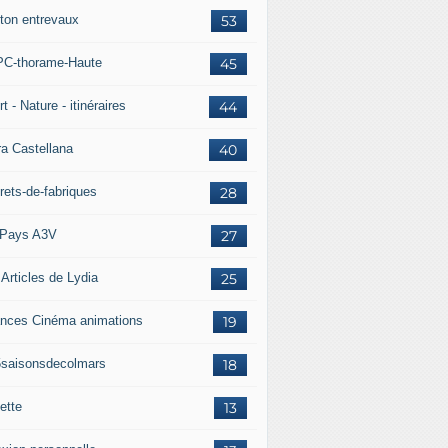
ton entrevaux
53
C-thorame-Haute
45
t - Nature - itinéraires
44
ra Castellana
40
rets-de-fabriques
28
Pays A3V
27
 Articles de Lydia
25
nces Cinéma animations
19
5saisonsdecolmars
18
ette
13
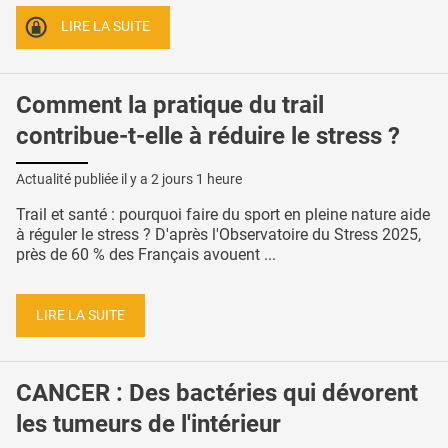
LIRE LA SUITE
Comment la pratique du trail
contribue-t-elle à réduire le stress ?
Actualité publiée il y a
2 jours 1 heure
Trail et santé : pourquoi faire du sport en pleine nature aide
à réguler le stress ? D'après l'Observatoire du Stress 2025,
près de 60 % des Français avouent ...
LIRE LA SUITE
CANCER : Des bactéries qui dévorent
les tumeurs de l'intérieur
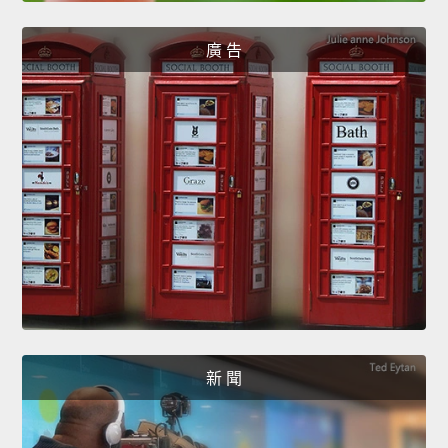
廣 告
新 聞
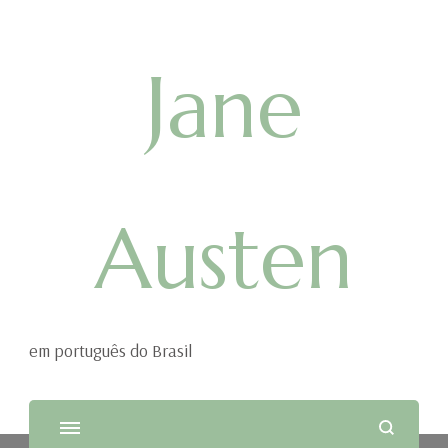
Jane
Austen
em português do Brasil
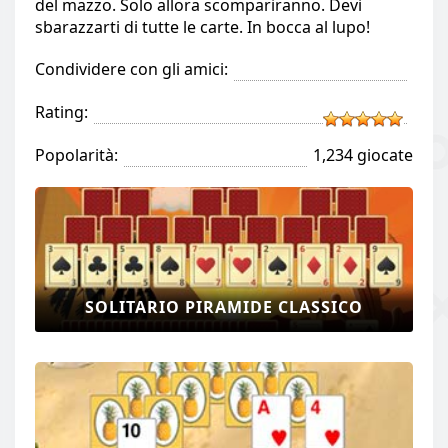
del mazzo. Solo allora scompariranno. Devi
sbarazzarti di tutte le carte. In bocca al lupo!
Condividere con gli amici:
Rating:
Popolarità:
1,234 giocate
SOLITARIO PIRAMIDE CLASSICO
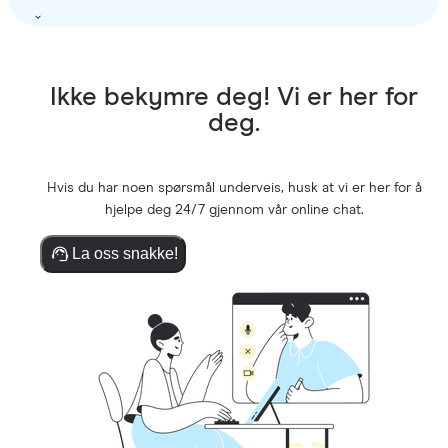
Ikke bekymre deg! Vi er her for
deg.
Hvis du har noen spørsmål underveis, husk at vi er her for å
hjelpe deg 24/7 gjennom vår online chat.
La oss snakke!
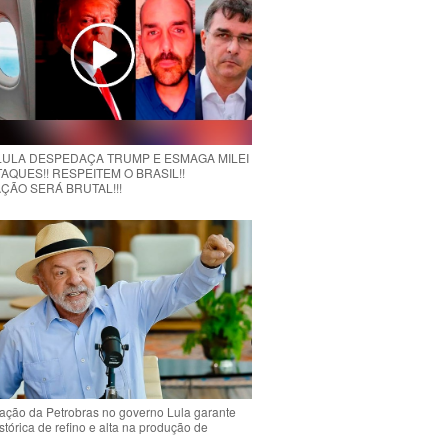
 LULA DESPEDAÇA TRUMP E ESMAGA MILEI
AQUES!! RESPEITEM O BRASIL!!
ÇÃO SERÁ BRUTAL!!!
ção da Petrobras no governo Lula garante
stórica de refino e alta na produção de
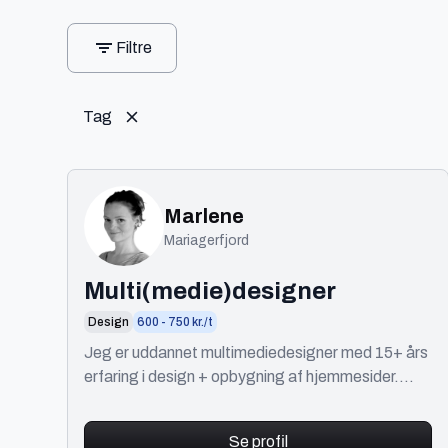
Filtre
Tag
Marlene
Mariagerfjord
Multi(medie)designer
Design
600 - 750 kr./t
Jeg er uddannet multimediedesigner med 15+ års
erfaring i design + opbygning af hjemmesider.
Men elsker at arbejde med al slags design. Også
til tryk.
Se profil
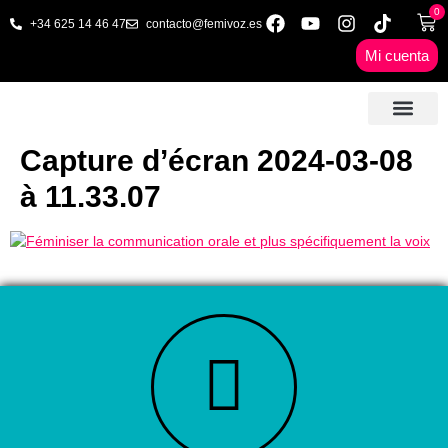
0
+34 625 14 46 47
contacto@femivoz.es
Mi cuenta
🦋 SESIONES ONLINE
🟨 PRECIOS Y BONOS
🎓 LIBROS & FORMA
📩 CONTAC
✅ 1ª CITA GRATUITA
Capture d’écran 2024-03-08
à 11.33.07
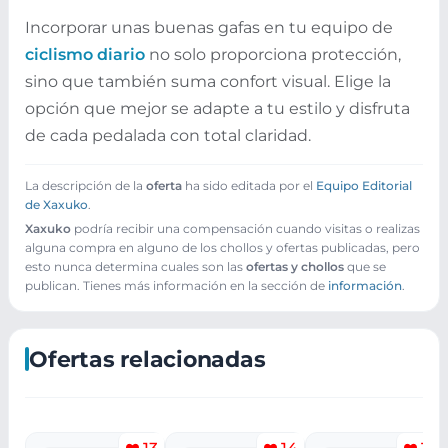
Incorporar unas buenas gafas en tu equipo de
ciclismo diario
no solo proporciona protección,
sino que también suma confort visual. Elige la
opción que mejor se adapte a tu estilo y disfruta
de cada pedalada con total claridad.
La descripción de la
oferta
ha sido editada por el
Equipo Editorial
de Xaxuko
.
Xaxuko
podría recibir una compensación cuando visitas o realizas
alguna compra en alguno de los chollos y ofertas publicadas, pero
esto nunca determina cuales son las
ofertas y chollos
que se
publican. Tienes más información en la sección de
información
.
Ofertas relacionadas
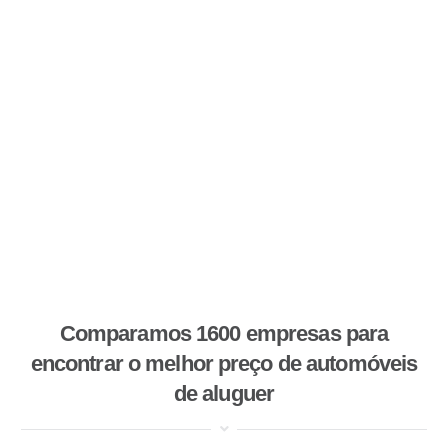
Comparamos 1600 empresas para
encontrar o melhor preço de automóveis
de aluguer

※

Go through the listing above and return each line where the word "stress" occurs.

contribue-t-elle à réduire le stress ?
à réguler le stress ? D'après l'Observatoire du Stress 2025,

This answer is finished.